Each word in the data below should be copied exactly; the images should not.

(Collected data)
*** Block opens ***
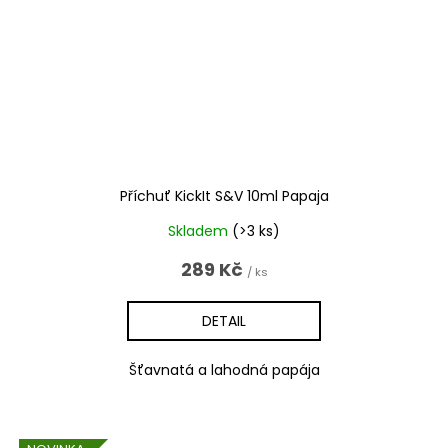
Příchuť KickIt S&V 10ml Papaja
Skladem
(>3 ks)
289 Kč
/ ks
DETAIL
Šťavnatá a lahodná papája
*** Block closes ***
■ WORKED SOLUTION ■
Příchuť KickIt S&V 10ml Papaja
Skladem
(>3 ks)
289 Kč
/ ks
DETAIL
Šťavnatá a lahodná papája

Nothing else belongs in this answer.